### WORK TO BE COMPLETED
Each entry is to be given again precisely, and no picture may be carried over.
======== RECORDS PROVIDED ========
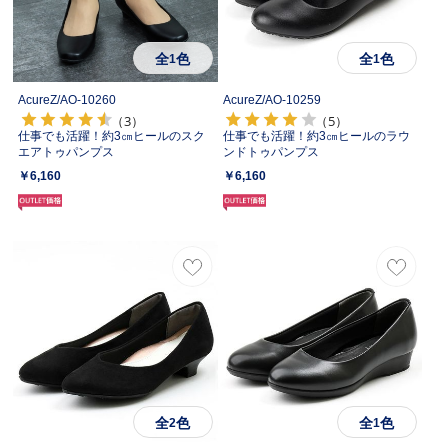
全
色
全
色
1
1
AcureZ/
AO-10260
AcureZ/
AO-10259
（3）
（5）
仕事でも活躍！約3㎝ヒールのスク
仕事でも活躍！約3㎝ヒールのラウ
エアトゥパンプス
ンドトゥパンプス
￥6,160
￥6,160
全
色
全
色
2
1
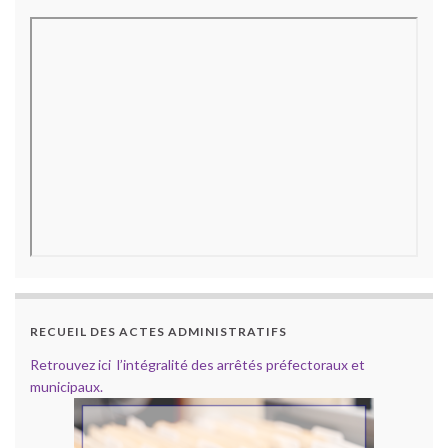
RECUEIL DES ACTES ADMINISTRATIFS
Retrouvez ici l’intégralité des arrêtés préfectoraux et
municipaux.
========
### ANSWER TO THIS TASK
全
色
全
色
1
1
AcureZ/
AO-10260
AcureZ/
AO-10259
（3）
（5）
仕事でも活躍！約3㎝ヒールのスク
仕事でも活躍！約3㎝ヒールのラウ
エアトゥパンプス
ンドトゥパンプス
￥6,160
￥6,160
全
色
全
色
2
1
RECUEIL DES ACTES ADMINISTRATIFS
Retrouvez ici l’intégralité des arrêtés préfectoraux et
municipaux.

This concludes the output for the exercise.